Ursula von der Leyen, l’inchiesta che getta un’ombra sulla candidata Presidente della Commissione Ue

Lo scandalo riguarda l’utilizzo di consulenti esterni da parte del ministero della Difesa tedesco di cui è a capo. Anche nel caso di elezione, non sarebbe immune

C’è uno scandalo che pesa sulle spalle di Ursula von der Leyen, candidata alla presidenza della Commissione europea, anche se non pare pesare troppo sul parere degli europarlamentari che si apprestano a votarla, visto che sono soprattutto i giornali a parlarne. Ma nonostante questo, lo scandalo potrebbe comunque investirla anche dopo una sua eventuale elezione.

Consulenze facili

Così sostengono i deputati tedeschi a capo dell’inchiesta parlamentare che riguarda una serie di consulenze al ministero della Difesa tedesco di cui Ursula von der Leyen è a capo. Consulenze molto redditizie che sarebbero state concesse senza i necessari controlli, in un crescendo d’influenza da parte del settore privato sul suo ministero.

L’accusa è che le consulenze siano state gestite in modo poco trasparente e meritocratico, affidate agli amici degli amici. Analizzando 56 su 375 contratti presso il ministero della Difesa nel periodo 2015-2016 la Corte dei Conti federale ha stabilito che nella maggioranza dei casi il ministero della difesa non ha fornito una giustificazione sufficiente, mentre in più di un terzo dei casi l’assegnazione è avvenuta in modo irregolare.

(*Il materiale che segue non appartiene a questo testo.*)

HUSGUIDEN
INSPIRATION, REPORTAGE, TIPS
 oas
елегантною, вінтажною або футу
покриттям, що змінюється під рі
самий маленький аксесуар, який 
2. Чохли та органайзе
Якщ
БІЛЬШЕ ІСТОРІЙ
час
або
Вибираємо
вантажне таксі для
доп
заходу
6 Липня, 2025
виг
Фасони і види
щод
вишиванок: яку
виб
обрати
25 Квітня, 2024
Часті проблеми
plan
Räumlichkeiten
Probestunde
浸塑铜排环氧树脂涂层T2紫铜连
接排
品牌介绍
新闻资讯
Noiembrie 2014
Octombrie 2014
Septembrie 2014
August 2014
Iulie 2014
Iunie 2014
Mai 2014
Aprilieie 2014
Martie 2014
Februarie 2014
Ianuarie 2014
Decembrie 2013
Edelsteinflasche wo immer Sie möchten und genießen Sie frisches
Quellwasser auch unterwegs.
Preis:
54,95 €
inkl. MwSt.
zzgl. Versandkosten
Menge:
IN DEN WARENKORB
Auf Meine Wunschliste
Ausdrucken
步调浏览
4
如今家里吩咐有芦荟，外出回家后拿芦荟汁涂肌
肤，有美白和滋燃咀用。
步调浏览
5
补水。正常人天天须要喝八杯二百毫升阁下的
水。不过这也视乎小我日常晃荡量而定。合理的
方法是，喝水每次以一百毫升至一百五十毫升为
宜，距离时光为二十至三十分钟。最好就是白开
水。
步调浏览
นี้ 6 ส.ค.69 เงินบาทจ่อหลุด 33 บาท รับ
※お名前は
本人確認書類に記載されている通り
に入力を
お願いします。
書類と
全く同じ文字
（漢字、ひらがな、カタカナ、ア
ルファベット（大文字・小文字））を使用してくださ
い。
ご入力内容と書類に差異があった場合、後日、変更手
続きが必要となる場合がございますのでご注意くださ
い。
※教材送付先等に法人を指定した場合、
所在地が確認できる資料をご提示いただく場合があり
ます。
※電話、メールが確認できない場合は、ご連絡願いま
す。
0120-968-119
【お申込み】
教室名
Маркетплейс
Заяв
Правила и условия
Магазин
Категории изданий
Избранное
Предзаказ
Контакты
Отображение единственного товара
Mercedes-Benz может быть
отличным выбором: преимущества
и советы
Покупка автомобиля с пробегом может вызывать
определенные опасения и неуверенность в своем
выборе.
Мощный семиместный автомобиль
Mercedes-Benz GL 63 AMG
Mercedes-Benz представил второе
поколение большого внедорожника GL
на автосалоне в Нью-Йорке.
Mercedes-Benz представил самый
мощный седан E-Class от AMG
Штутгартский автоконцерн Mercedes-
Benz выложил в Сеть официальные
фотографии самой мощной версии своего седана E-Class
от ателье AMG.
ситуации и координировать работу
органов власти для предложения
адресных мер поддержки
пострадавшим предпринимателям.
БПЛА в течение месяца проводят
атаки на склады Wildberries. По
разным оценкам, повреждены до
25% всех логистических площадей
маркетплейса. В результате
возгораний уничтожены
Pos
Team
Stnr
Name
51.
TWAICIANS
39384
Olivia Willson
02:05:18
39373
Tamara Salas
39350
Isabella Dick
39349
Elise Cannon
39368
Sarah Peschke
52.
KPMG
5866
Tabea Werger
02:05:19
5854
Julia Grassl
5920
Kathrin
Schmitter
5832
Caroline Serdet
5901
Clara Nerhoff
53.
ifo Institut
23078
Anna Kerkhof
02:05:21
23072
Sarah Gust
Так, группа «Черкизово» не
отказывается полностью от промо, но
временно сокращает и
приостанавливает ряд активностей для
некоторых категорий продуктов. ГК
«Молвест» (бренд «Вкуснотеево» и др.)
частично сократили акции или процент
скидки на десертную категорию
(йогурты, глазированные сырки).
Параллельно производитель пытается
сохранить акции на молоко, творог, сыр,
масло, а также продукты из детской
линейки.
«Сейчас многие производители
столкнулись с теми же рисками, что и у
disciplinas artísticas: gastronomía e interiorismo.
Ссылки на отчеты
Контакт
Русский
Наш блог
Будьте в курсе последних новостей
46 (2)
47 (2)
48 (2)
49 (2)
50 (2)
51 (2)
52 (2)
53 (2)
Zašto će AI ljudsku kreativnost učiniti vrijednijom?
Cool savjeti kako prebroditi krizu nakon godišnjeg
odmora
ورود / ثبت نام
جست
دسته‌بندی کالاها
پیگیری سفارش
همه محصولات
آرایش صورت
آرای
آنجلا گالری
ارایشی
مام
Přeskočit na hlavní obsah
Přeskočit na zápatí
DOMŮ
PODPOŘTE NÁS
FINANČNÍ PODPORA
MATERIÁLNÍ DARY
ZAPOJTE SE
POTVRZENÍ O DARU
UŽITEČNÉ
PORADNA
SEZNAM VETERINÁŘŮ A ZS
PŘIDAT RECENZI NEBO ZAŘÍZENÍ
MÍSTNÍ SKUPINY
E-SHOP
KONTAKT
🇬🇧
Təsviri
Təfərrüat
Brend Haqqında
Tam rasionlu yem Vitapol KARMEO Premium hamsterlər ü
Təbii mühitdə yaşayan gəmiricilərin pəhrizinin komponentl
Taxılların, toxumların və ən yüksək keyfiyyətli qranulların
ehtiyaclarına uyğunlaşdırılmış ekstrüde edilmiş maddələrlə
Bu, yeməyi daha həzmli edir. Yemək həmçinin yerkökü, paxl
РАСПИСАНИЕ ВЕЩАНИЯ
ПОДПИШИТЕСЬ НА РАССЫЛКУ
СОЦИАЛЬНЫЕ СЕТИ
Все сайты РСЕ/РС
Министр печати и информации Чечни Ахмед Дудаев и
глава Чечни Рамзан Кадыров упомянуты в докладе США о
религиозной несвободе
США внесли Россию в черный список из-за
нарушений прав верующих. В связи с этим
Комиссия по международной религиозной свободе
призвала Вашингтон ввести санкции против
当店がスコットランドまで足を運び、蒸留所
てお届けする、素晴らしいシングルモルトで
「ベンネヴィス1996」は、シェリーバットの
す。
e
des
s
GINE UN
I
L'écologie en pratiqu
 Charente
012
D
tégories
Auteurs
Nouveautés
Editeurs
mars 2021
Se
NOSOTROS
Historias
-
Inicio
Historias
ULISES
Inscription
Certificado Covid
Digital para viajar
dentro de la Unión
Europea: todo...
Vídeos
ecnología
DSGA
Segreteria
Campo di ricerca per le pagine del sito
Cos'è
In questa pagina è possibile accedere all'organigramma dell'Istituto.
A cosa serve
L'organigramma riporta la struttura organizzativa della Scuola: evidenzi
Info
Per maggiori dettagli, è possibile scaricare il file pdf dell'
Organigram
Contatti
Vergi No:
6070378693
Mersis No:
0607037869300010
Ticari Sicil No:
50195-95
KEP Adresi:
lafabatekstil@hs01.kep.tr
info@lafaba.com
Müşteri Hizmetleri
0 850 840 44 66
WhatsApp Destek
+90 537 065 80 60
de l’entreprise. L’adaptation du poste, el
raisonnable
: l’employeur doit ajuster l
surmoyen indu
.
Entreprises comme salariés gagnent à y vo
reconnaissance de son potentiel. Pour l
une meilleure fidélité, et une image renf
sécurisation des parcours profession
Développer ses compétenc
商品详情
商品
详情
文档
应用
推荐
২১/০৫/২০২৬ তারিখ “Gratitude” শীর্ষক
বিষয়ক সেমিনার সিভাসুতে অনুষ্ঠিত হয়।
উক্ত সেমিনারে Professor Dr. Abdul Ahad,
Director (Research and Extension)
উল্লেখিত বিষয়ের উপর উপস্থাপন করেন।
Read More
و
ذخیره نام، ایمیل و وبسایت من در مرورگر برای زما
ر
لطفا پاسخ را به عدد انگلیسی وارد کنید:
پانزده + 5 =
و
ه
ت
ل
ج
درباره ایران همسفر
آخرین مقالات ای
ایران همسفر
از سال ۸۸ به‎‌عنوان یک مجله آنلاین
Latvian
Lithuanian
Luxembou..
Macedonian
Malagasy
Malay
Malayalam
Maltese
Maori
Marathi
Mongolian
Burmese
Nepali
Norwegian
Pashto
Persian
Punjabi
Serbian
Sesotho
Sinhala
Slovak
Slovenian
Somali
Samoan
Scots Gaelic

A beneficiarne sarebbe stata soprattutto la compagnia di consulenza Accenture a suon di milioni di euro. Si ipotizza che la compagnia si stata agevolata dalla rete di amicizie del manager Timo Noetzel, che vantava contatti sia al ministero che nell’esercito.

Il ruolo di Von der Leyen

Ma il ruolo di Ursula von der Leyen nello scandalo rimane incerto. Lo scorso novembre aveva ammesso che degli errori erano stati commessi nel metodo di selezione dei consulenti, senza però che ci fossero episodi di corruzione. La colpa era stata del troppo lavoro, della fretta, del tentativo di modernizzare in poco tempo il ministero del quale, quando arrivò alla guida von der Leyen nel dicembre 2013, il materiale bellico si contava ancora a mano e l’archivio era ancora cartaceo.

Adesso Ursula von der Leyen sarà chiamata a testimoniare in Germania. Dovrà rispondere anche dell’accusa che l’investigazione interna avviata dal Ministero sia stata volutamente lenta e inefficace. Lo dovrà fare anche nelle vesti di Presidente della Commissione. Ma non sarebbe la prima volta: anche Jean-Claude Juncker era stato chiamato a testimoniare in un caso di spionaggio che prima del suo trasferimento a Bruxelles gli era costato il ruolo di primo ministro del Lussemburgo.